Le Journal du galérien Jean Marteilhe l'atteste de façon émouvante. Les théologiens du Réformisme musulman à la fin du XIX° siècle également, notamment le Cheikh Abdou. La Guerre d'Algérie aussi; dans son livre «Pasteur en Algérie», Elisabeth Schmidt raconte comment, à l'approche de l'Indépendance, redoutée par les Français, sa femme de ménage la rassurait: Il n'y aura pas la Barthélemy !

Il y a peu d'années encore, en 2002, un professeur d'université iranien fut condamné à mort pour en avoir appelé à une réforme de l'Islam s'inspirant du Protestantisme. Or les maîtres musulmans qu'il citait en référence étaient précisément ceux du Réformisme du XIX° siècle.

Qu'il soit donc dit, une fois encore, que la position protestante française est spéciale. L'Islam fut une hérésie chrétienne dont le Chef a formé une grande religion. Il y avait à l'époque d'autres religions chrétiennes hérétiques au Moyen-Orient, persécutées par le Catholicisme constantinien, et elles ont mis plusieurs siècles à se situer définitivement, par rapport à l'Islam, du côté chrétien. La Liberté de conscience existait dans l'empire turc alors que les Protestants étaient persécutés dans l'Europe Catholique, et l'on oublie que, dans la conversion des Turcs à l'Islam, c'est le vainqueur qui adopta la religion du vaincu.

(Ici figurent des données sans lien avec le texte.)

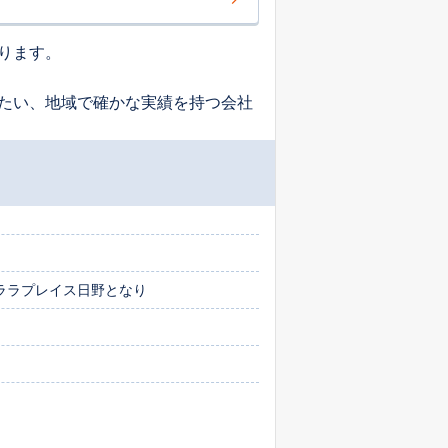
ります。
たい、地域で確かな実績を持つ会社
ララプレイス日野となり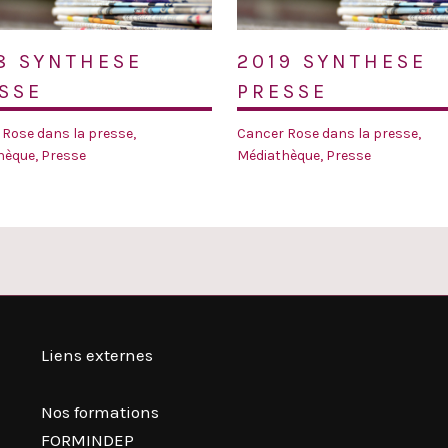
8 SYNTHESE
2019 SYNTHESE
SSE
PRESSE
 Rose dans la presse
,
Cancer Rose dans la presse
,
hèque
,
Presse
Médiathèque
,
Presse
Liens externes
Nos formations
FORMINDEP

Cela dit, d'éminents orientalistes, au premier plan d'entre eux ceux de langue allemande, ont renouvelé le débat sur les origines de l'Islam. Certains aujourd'hui encourent des dangers. Comme le rappelle une tradition islamique utilisée comme introduction à la célèbre traduction du Coran par Régis Blachère: Quiconque traite du Coran et est dans le vrai, est cependant en faute.

Les intellectuels musulmans ne sont pas les derniers à souhaiter reprendre les débats de fond, éduquer la masse à l'esprit critique. Bien sûr, ils ont raison. Mais la critique la plus accessible à la masse est d'abord l'Histoire. Le Protestantisme fut persécuté. L'Islam a connu la Liberté de conscience. L'espoir est permis.

Laissons ici le dernier mot à l'écrivain musulman Amadou Hampaté Bâ, dans Oui mon Commandant. Placé devant un dilemne difficile, Tout à coup une parole du Prophète Mohammad me revint en mémoire. Un jour il avait dit à ses compagnons: Aucun croyant ne doit quitter cette terre sans avoir, au moins une fois dans sa vie, violé la shari'a (loi islamique) au nom de la pitié.